On peut vivre en ne pensant qu'à la mort et ne pas vivre vraiment. On peut aussi refuser la mort, en évacuer l'idée autant que possible, mais elle nous rattrape toujours. Sinon, on peut enfin suivre la troisième voie, celle que propose Martin Steffens. "La mort c'est comme une chose impossible" chantaient Les Rita Mitsouko (dans "Marcia baila"). "Pour un vivant, pour quelqu'un qui est en vie, il est fondamentalement impossible de mourir et d'accepeter que quelqu'un qui l'entoure meurre." C'est cette impossibilité-là qui fonde notre existence et lui donne en quelque sorte sa saveur, son cri. "La mort est un scandale." Et pour le philosophe, "toute révolte concre la mort a quelque chose de sain". Mais il faut également "crier contre" ces "sagesses" qui voudraient "nous faire entrer plus facilement dans notre propre abolition".

 



 

Être humain, approcher la mort

En anthropologie, on dit de l'humanité qu'elle commence quand elle enterre ses morts. "C'est peut-être qu'elle a là le pressentiment que l'on devient homme quand on se fait responsable de celui qui ne peut plus rien pour lui : l'enfant, évidemment, la vieille personne, mais avant tout et fondamentalement la personne qui vient de perdre la vie."

La mort, si l'on y réfléchit, est donc "le point par lequel se décide si l'on est humain ou pas, selon la façon dont on l'approche". C'est aussi le regard que propose le philosophe Robert Redeker: "S'il n'y avait pas eu de refus, et de négociation en même temps, avec la mort, il n'y aurait pas eu d'humanité".

 



Une vie pour

L'humain a une conscience aigüe de la mort : cette finitude est angoissante, et "l'angoisse, nous dit le philosophe, est une peur qui ne sait pas de quoi elle a peur". Surtout qu'aujourd'hui on dit que derrière mort il n'y a plus rien - autrefois c'était la rencontre avec un juge avec la crainte de n'avoir pas été à la hauteur durant sa vie. "De nos jours, on vit d'autant plus frénétiquement qu'on ne sait pas ce qu'il y a après, ou qu'on appelle ce qu'il y a après le néant, ce qui fait que la vie se replie sur elle-même dans l'angoisse et peut-être la consommation d'elle-même."

Profiter de la vie pour aborder la mort... avec lenteur.
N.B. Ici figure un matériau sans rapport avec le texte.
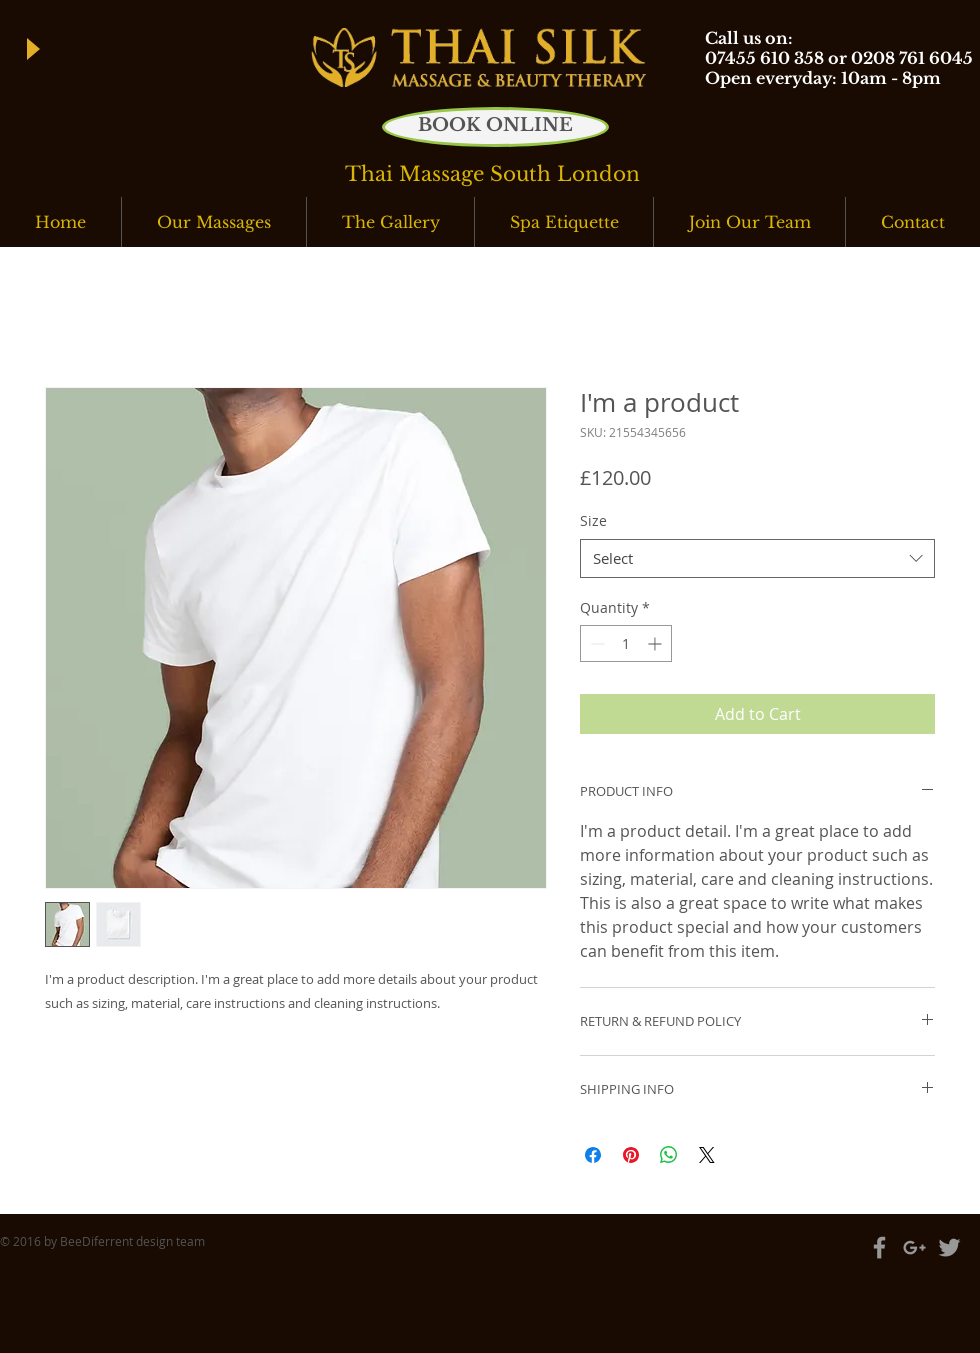 The width and height of the screenshot is (980, 1353). Describe the element at coordinates (669, 1155) in the screenshot. I see `[Share on WhatsApp]` at that location. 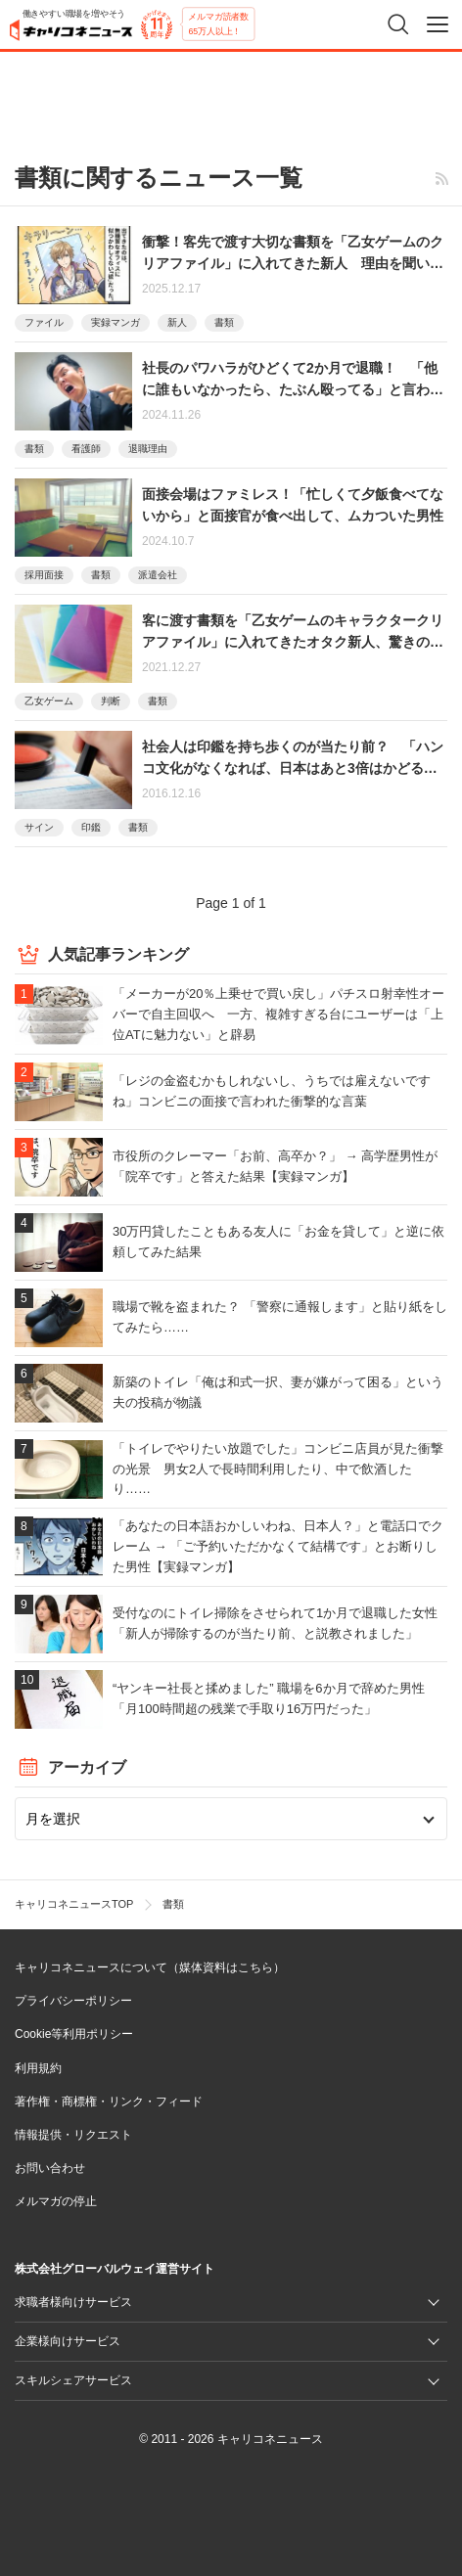  I want to click on 新人, so click(177, 322).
En rédigeant "L'Éternité reçue", Martin Steffens a voulu faire passer ce message : l'importance de la lenteur dans notre rapport à la mort. Peut-être que la mort n'est pas un problème, c'est un mystère comme disait Gabriel Marcel. Or "un mystère", nous dit le philosophe, "on l'arpente, on le traverse, on marche avec lui pour apprendre quelque chose". Il n'y a qu'à s'en remettre aux poètes et aux écrivains, ces témoins de l'invisible, qui ont "des intuitions très fortes sur la mort".